Rajan Kapoor, Senior Manager for Trust and Security at Dropbox, stressed the importance of usable, universally adoptable services for long-term enterprise security.
Kapoor's talk at the 2016 Chief Information Officer Leadership Forum in Chicago on March 9 focused on the three pillars of successful adaptation of cloud solutions: security fundamentals, enterprise readiness, and user adoption.
Kapoor began with some negative trend lines. “We know the trends for cloud security are often not good. I’m not here to give you an account of all the risk factors. Your job is to find solutions so that these trends don’t matter.”
“We know the trends for cloud security are often not good. I’m not here to give you an account of all the risk factors. Your job is to find solutions so that these trends don’t matter.”
Solutions that get us around the scary headlines depend on users being willing and able to use what you give them. Kapoor’s talk can be summarized in four words: User adoption drives security. This might sound counter-intuitive, said Kapoor, but security isn't to be found in check boxes, which only give the illusion of control through curtains, veils, and permissions. "That’s why even if you get the first two right, user adoption is crucial."
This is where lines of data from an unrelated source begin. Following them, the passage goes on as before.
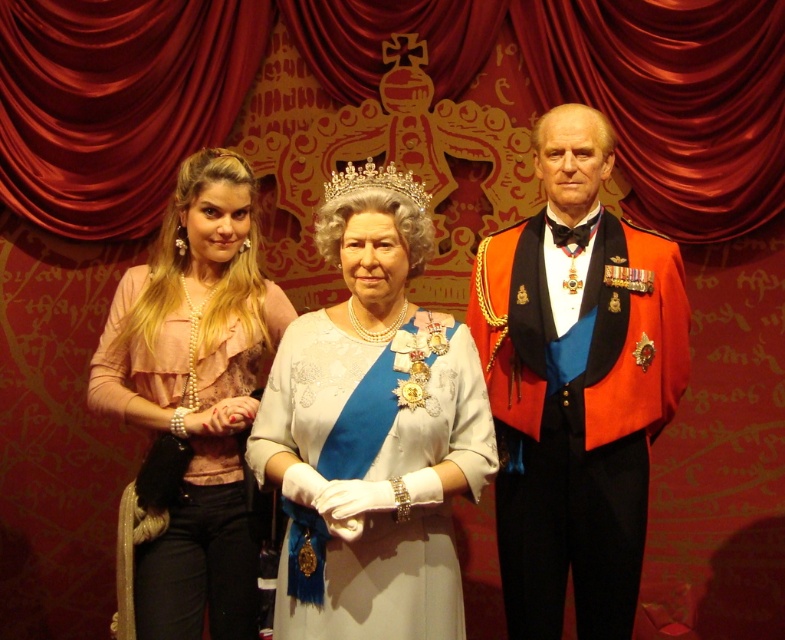 You are a photographer positioned at the center of the scene. You need to capture a closeup of the white satin dress at center. Where should you point your camera?

Point your camera towards the coordinates at point (x=371, y=438) to capture the white satin dress at center.

You are a museum security guard checking the positioning of the royal display. According to the museum guidelines, the gold metallic tiara at center must be placed above the matte white wax figure at center to ensure proper historical accuracy. Does the current arrangement meet this requirement?

Yes, the current arrangement meets the requirement because the matte white wax figure at center is positioned under the gold metallic tiara at center, which means the tiara is above the figure as required.

You are a museum curator checking the display. The matte white wax figure at center and the gold metallic tiara at center are both part of the exhibit. If you need to place them side by side on a shelf that can only accommodate the wider of the two, which object should be prioritized to fit?

The matte white wax figure at center is wider than the gold metallic tiara at center, so the shelf should prioritize accommodating the matte white wax figure at center first. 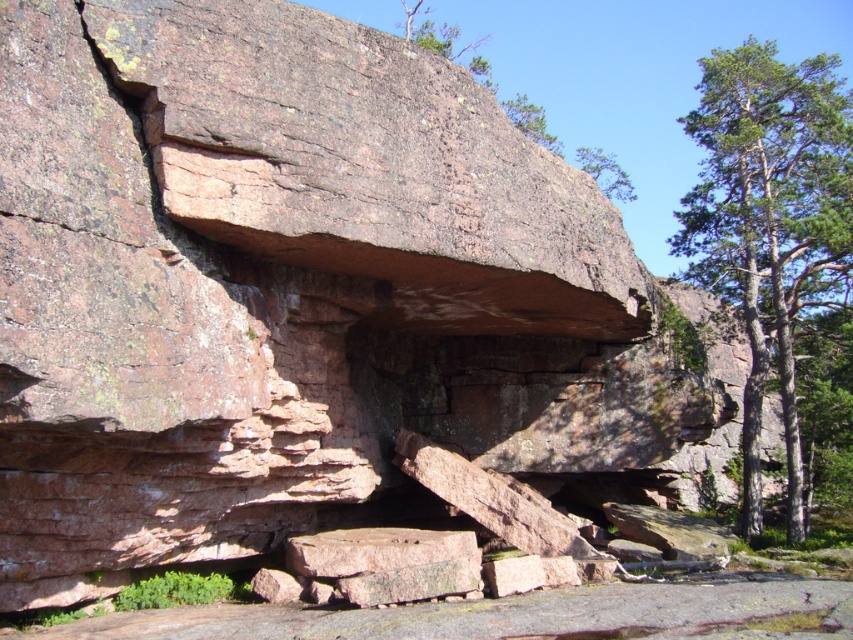 How far apart are green textured tree at right and green leafy tree at upper center?

17.71 meters

In order to click on green textured tree at right in this screenshot , I will do `click(770, 224)`. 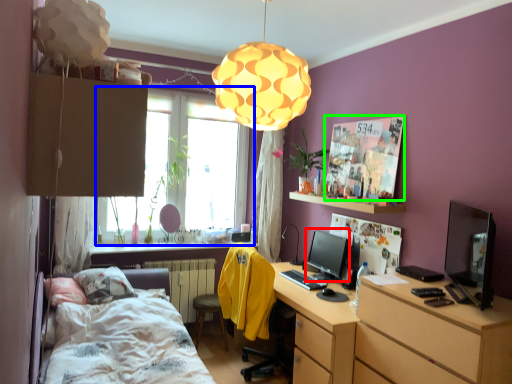 Question: Which object is positioned closest to computer monitor (highlighted by a red box)? Select from window (highlighted by a blue box) and poster page (highlighted by a green box).

Choices:
 (A) window
 (B) poster page

Answer: (B) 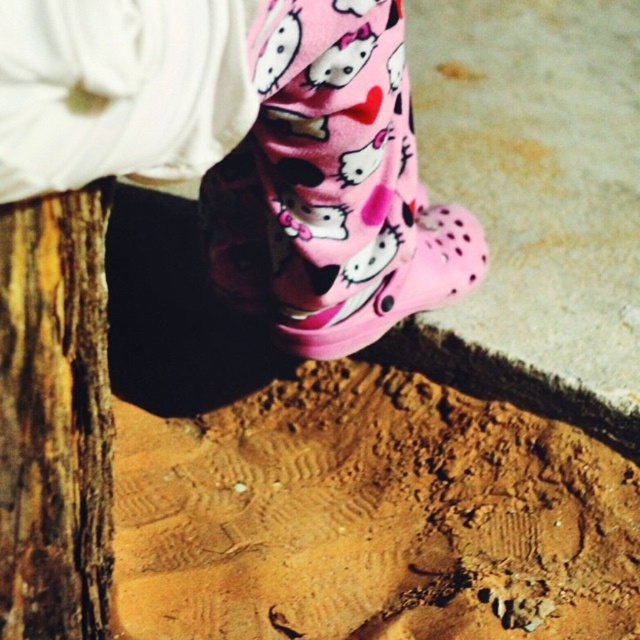 Between point (72, 401) and point (467, 259), which one is positioned in front?

Point (72, 401)

Is point (56, 364) more distant than point (449, 209)?

No, it is in front of (449, 209).

Does point (4, 508) come farther from viewer compared to point (448, 273)?

No, it is not.

Locate an element on the screen. The image size is (640, 640). rough bark tree trunk at lower left is located at coordinates (54, 417). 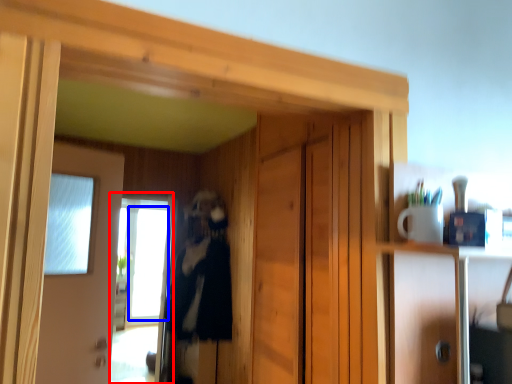 Question: Which object appears farthest to the camera in this image, screen door (highlighted by a red box) or window (highlighted by a blue box)?

Choices:
 (A) screen door
 (B) window

Answer: (B) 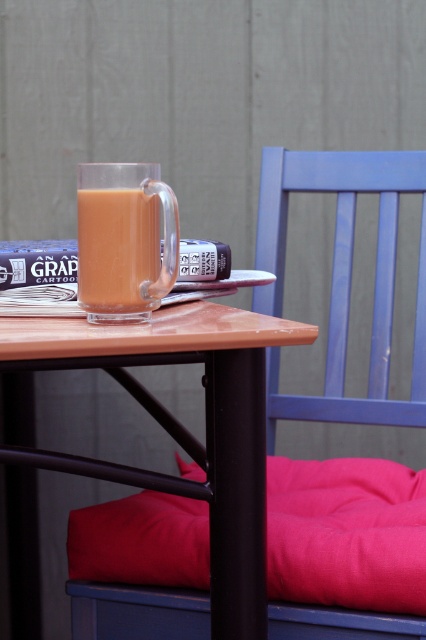 The height and width of the screenshot is (640, 426). Describe the element at coordinates (173, 424) in the screenshot. I see `wooden table at center` at that location.

Does wooden table at center have a greater width compared to matte blue chair at center?

Yes.

Locate an element on the screen. Image resolution: width=426 pixels, height=640 pixels. wooden table at center is located at coordinates (173, 424).

The height and width of the screenshot is (640, 426). Find the location of `wooden table at center`. wooden table at center is located at coordinates (173, 424).

Can you confirm if matte blue chair at center is positioned above translucent glass mug at upper center?

Actually, matte blue chair at center is below translucent glass mug at upper center.

Between matte blue chair at center and translucent glass mug at upper center, which one is positioned higher?

translucent glass mug at upper center is above.

Locate an element on the screen. matte blue chair at center is located at coordinates (342, 278).

Can you confirm if velvety pink pillow at lower right is positioned to the left of matte blue chair at center?

Indeed, velvety pink pillow at lower right is positioned on the left side of matte blue chair at center.

Locate an element on the screen. The width and height of the screenshot is (426, 640). velvety pink pillow at lower right is located at coordinates (347, 532).

In order to click on velvety pink pillow at lower right in this screenshot , I will do `click(347, 532)`. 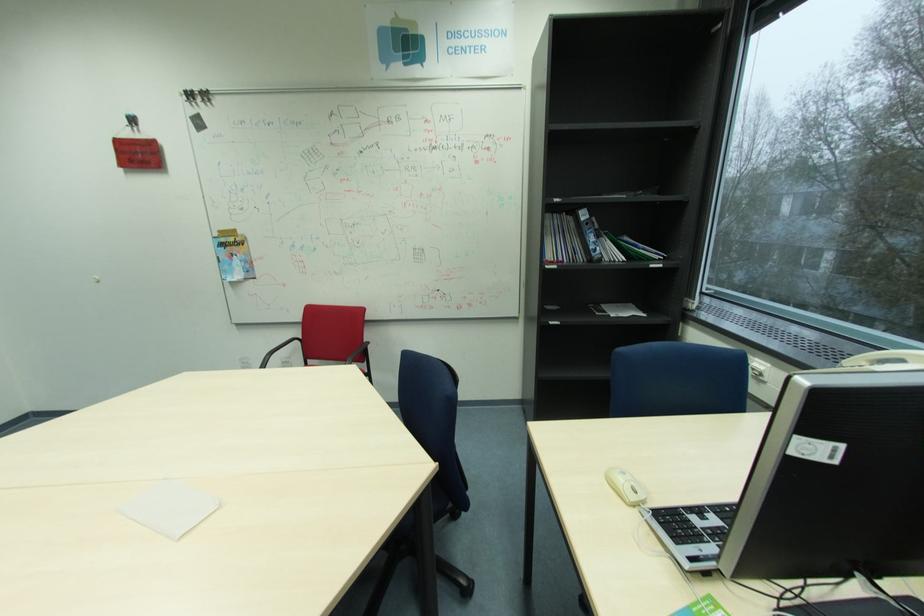 Find where to wip the white paper napkin. Please return your answer as a coordinate pair (x, y).

(169, 508) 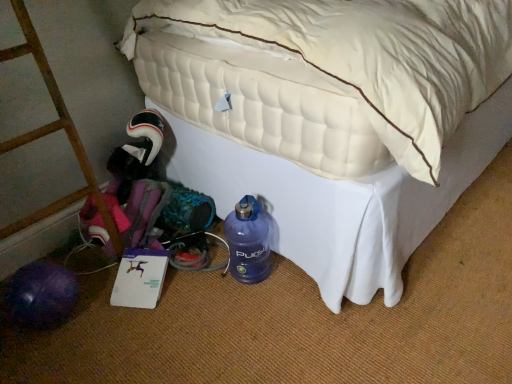 Question: Are blue matte water bottle at lower center and white quilted mattress at lower left making contact?

Choices:
 (A) yes
 (B) no

Answer: (B)

Question: Considering the relative positions of blue matte water bottle at lower center and white quilted mattress at lower left in the image provided, is blue matte water bottle at lower center to the right of white quilted mattress at lower left from the viewer's perspective?

Choices:
 (A) yes
 (B) no

Answer: (B)

Question: From a real-world perspective, is blue matte water bottle at lower center under white quilted mattress at lower left?

Choices:
 (A) yes
 (B) no

Answer: (A)

Question: Does blue matte water bottle at lower center lie in front of white quilted mattress at lower left?

Choices:
 (A) yes
 (B) no

Answer: (B)

Question: Does blue matte water bottle at lower center have a larger size compared to white quilted mattress at lower left?

Choices:
 (A) no
 (B) yes

Answer: (A)

Question: Is blue matte water bottle at lower center oriented towards white quilted mattress at lower left?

Security fundamentals are tangible. Work with partners who'll keep your data secure and put you first, Kapoor advised. Features to protect users include: 2-factor authentication and remote wipe capabilities. Current compliance standards are: ISO 27001/27002, ISO 27018/27017, HIPAA, and SOC2/SOC3. Data must be encrypted while stored and in transit—this is non-negotiable, he emphasized.
On the issue of readiness, Kapoor stressed that the days of an enterprise having a monopoly on infrastructure are over, so the cloud is entering your enterprise whether you like it or not. Users are tempted to bring in their own cloud solutions when they don’t have an approved tool in the box, which leads to security issues. Your employees are usually not malicious or careless; they're simply looking for the most efficient ways to get work done.
In fact, "ninety percent of cloud services in use by the average company are introduced by employees without the knowledge of the IT department." But before you go banging on cubicle walls telling people to take your data back down from the cloud, ask yourself why they went there in the first place.
Enterprise readiness can be summed up in two ideas. Make sure the solution you select uses open APIs, and make sure you have a healthy partner ecosystem so your data can flow easily. Beware the unicorn of all-in-one services, Kapoor warned. "Instead, think of a good architecture as one with hooks that allow you to drop in solutions as needed. Look for services that you can slot in that are open, agile, and flexible." That way, you’ll be future-proofed and have good data flow.
What does it look like when you do it right? Kapoor gave an example of a Big Five publishing house. Once upon a time, authors, editors, and designers had no common platform by which they could send out text, await and incorporate multiple sets of comments, design cover art, camera-ready copy, etc. Once an in-house, universally adoptable service became available (Dropbox), even as data left the principals, nothing leaked out in a way that presented a security issue. Dropbox was able to tear down the silos while still allowing data to flow safely to all parties.
Kapoor encouraged his audience to keep a realistic attitude. We’re used to thinking of the cloud in terms of either of two extremes. "The cloud is either a scary place where your data is at risk and where users are dumping data without your knowledge, or it's a magically happy place where you can be a hero/ine to your organization.”
We’re used to thinking of the cloud in terms of either of two extremes. “The cloud is either a scary place where your data is at risk and where users are dumping data without your knowledge, or it's a magically happy place where you can be a hero/ine to your organization.”
In reality, the cloud is what you make of it.
ABOUT RAJAN KAPOOR:
Rajan is a Senior Manager for Trust and Security at Dropbox. He works to champion privacy and security principles for Dropbox users and employees. Above all, Rajan works to keep Dropbox worthy of trust. He joined Dropbox in January 2014 with over 13 years of experience in Information Technology. Previous roles include the CTO of Van Wagner Communications and Director of Technology at Eurasia Group.